Cain Receives Offer From Division One Radford Highlanders


Photo Courtesy of Mariah Cain

Cain looks to pass the ball during a practice for the team she plays on outside of school, Elevate Elite.

Maya Waid, Editor-in-Chief

“Why would you ask this? I’m already starting to tear up,” Perry said. “I’m going to miss being with the players. In my eyes, it was not just basketball. Each player became a part of my family. I will miss our talks about life. I will miss the smiles. I will miss spending time with each of [the players.]”

Durmount Perry, head coach of the Harrisonburg girls varsity team for the past six years, was brought to tears as he spoke of his decision to step down from his coaching position. Over his years, Perry has coached both boys and girls, football and basketball, and has become a well-known figure in the HHS community. 

When one of Perry’s former players, junior Mariah Cain was on vacation this summer, she received an unexpected call that changed the course of her basketball career. This is the same call Cain has been working to receive over the past few years, but did not expect it to come this early. 

“I was on vacation on the beach and Coach McGuire called me and surprised me with the news. It was just like time froze when he said that to me and I was just so excited. When I got the offer from Radford it was just a blessing, and all the hard work I’ve been doing has just eventually paid off, “ Cain said. 

Radford University, located about two hours south of Harrisonburg in Radford, Virginia, is a division one women’s basketball program. Radford has claimed nine conference titles and appeared in four NCAA titles. After Cain received the offer the summer after her sophomore year, Perry was somewhat surprised at the news. 

“ [When I heard about her offer] I was excited for her. To be honest, I did not [expect an offer this early]. I knew she was going to get offers because of her hard work and determination,” Perry said. “Mariah has worked hard; the biggest area that she has developed was her defense. I hope that she stays humble and continues to work hard. The sky’s the limit.” 

Cain was shocked by the phone call due to the lack of strong prior communication between her and coach McGuire. 

“Before Radford offered me, I had never talked to any coaches there before so it was kind of a surprise when they offered me. We didn’t really have a strong relationship, but now we are talking all the time and building a very strong relationship and learning about the program,” Cain said. 

Although Cain’s high school performance has helped her recruiting process, she believes that the team she played with over the summer, Elevate Elite, has played a main role in helping her gain more exposure. 

“Playing with Elevate Elite got me more game film that I needed to send out to colleges and coaches. The Elevate coaches have helped me a lot with talking and the recruiting process, they have been a big help with everything,” Cain said. 

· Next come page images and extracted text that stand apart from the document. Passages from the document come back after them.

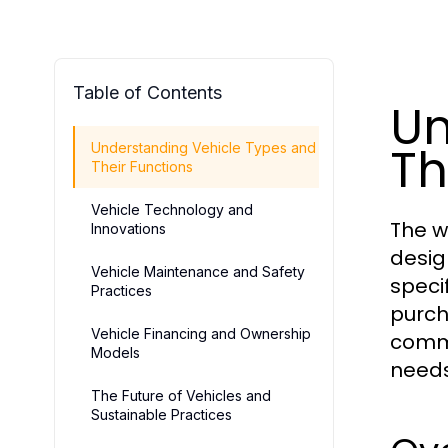
Table of Contents
Un
Th
Understanding Vehicle Types and
Their Functions
Vehicle Technology and
The w
Innovations
desig
Vehicle Maintenance and Safety
speci
Practices
purch
Vehicle Financing and Ownership
comme
Models
needs
The Future of Vehicles and
Sustainable Practices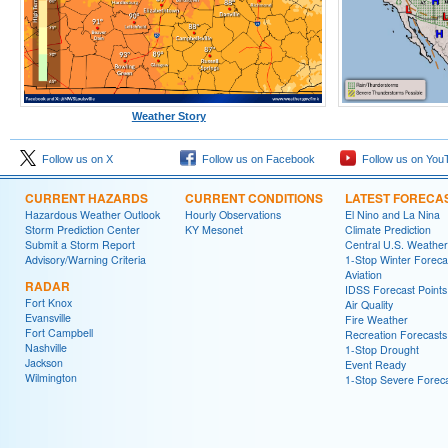
Weather Story
Follow us on X
Follow us on Facebook
Follow us on You
CURRENT HAZARDS
CURRENT CONDITIONS
LATEST FORECA
Hazardous Weather Outlook
Hourly Observations
El Nino and La Nina
Storm Prediction Center
KY Mesonet
Climate Prediction
Submit a Storm Report
Central U.S. Weather
Advisory/Warning Criteria
1-Stop Winter Foreca
Aviation
RADAR
IDSS Forecast Points
Fort Knox
Air Quality
Evansville
Fire Weather
Fort Campbell
Recreation Forecasts
Nashville
1-Stop Drought
Jackson
Event Ready
Wilmington
1-Stop Severe Forec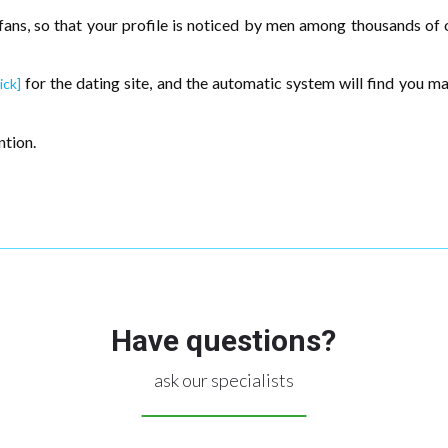
 fans, so that your profile is noticed by men among thousands of o
for the dating site, and the automatic system will find you 
ick]
ntion.
Have questions?
ask our specialists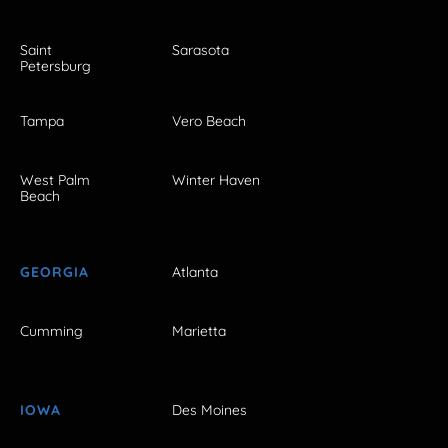
Saint
Sarasota
Petersburg
Tampa
Vero Beach
West Palm
Winter Haven
Beach
GEORGIA
Atlanta
Cumming
Marietta
IOWA
Des Moines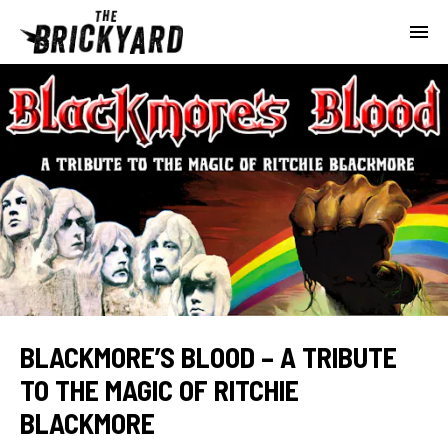
BLACKMORE’S BLOOD – A TRIBUTE
TO THE MAGIC OF RITCHIE
BLACKMORE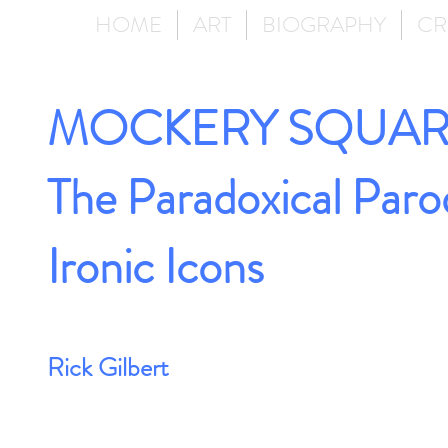
HOME
ART
BIOGRAPHY
CR
MOCKERY SQUAR
The Paradoxical Paro
Ironic Icons
Rick Gilbert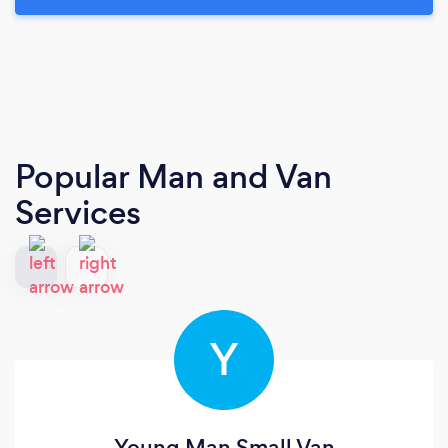
Popular Man and Van
Services
Y
Young Man Small Van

Not only has Cain gained exposure from her AAU team, but she has also formed bonds with players that she otherwise would not have met. 

“[Playing with] Elevate Elite was a very fun experience. I love playing with girls from all over because you get to experience different types of players and you get to play with other girls in live game situations. It’s nice to get out of town and bring back what I learn from different coaches and players that I meet,” Cain said.

Although the connections she has formed through Elevate Elite are important to her, she has been working to earn a college basketball scholarship for years and is grateful for her teammates in Harrisonburg as well. 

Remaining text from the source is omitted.